All targets share one group; agentgateway balances by capacity:

Terminal window
curl -X POST https://<admin-api-url>/routing/configs \
-H "Authorization: Bearer ${ADMIN_TOKEN}" \
-H "Content-Type: application/json" \
-d '{
"name": "spread-bedrock-anthropic",
"strategy": {"mode": "loadbalance"},
"targets": [
{"name": "bedrock", "provider": "bedrock", "weight": 0.6, "override_params": {"model": "anthropic.claude-sonnet-4-20250514-v1:0"}},
{"name": "anthropic", "provider": "anthropic", "weight": 0.4, "override_params": {"model": "claude-sonnet-4-20250514"}}
],
"metadata": {"description": "Spread Anthropic-model traffic across Bedrock and direct"}
}'
Terminal window
curl -X DELETE https://<admin-api-url>/routing/configs/spread-bedrock-anthropic \
-H "Authorization: Bearer ${ADMIN_TOKEN}"

The routing-config API accepts the following fields. Note which ones still affect agentgateway behavior and which are carried for compatibility only.

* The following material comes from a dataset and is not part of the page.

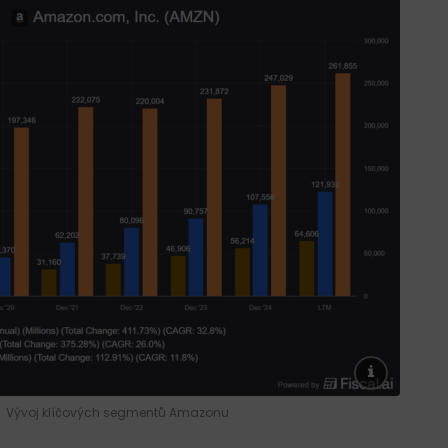
Vývoj klíčových segmentů Amazonu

FieldDescriptionagentgateway effect
strategy.mode"fallback", "loadbalance", or "conditional"Determines how targets map to priority groups (see table above)
strategy.on_status_codesHTTP status codes that triggered failover under PortkeyNo effect — agentgateway fails over on connection/health eviction
strategy.conditionsCondition objects (conditional mode only)Dropped on render — no predicate routing
targets[].nameUnique target name within the configCarried as the provider name
targets[].providerbedrock, anthropic, openai, azure-openai, googleMapped to the agentgateway provider key (openai to openAI, azure-openai to azure, google to gemini)
targets[].override_params.modelModel ID for this targetSet as the provider model
targets[].weightTraffic weight, 0.0—1.0 (loadbalance only)Carried, but balancing is capacity-based — not an exact ratio
targets[].retryPer-target retry configNo effect — no per-edge retry equivalent
targets[].virtual_keyProvider virtual-key referenceNo effect — credentials come from Secrets Manager / the ECS task role
metadata.descriptionHuman-readable descriptionStored with the config

The default provider chain (served to requests with no custom config) lives in the rendered gateway config, infrastructure/modules/compute/agentgateway-config.yaml.tftpl. To change which providers are reachable or their failover order, edit that template and re-apply Terraform. The enable_provider_fallback and routing_configs Terraform variables control whether named configs are wired in. See the Admin Guide for the deployment workflow.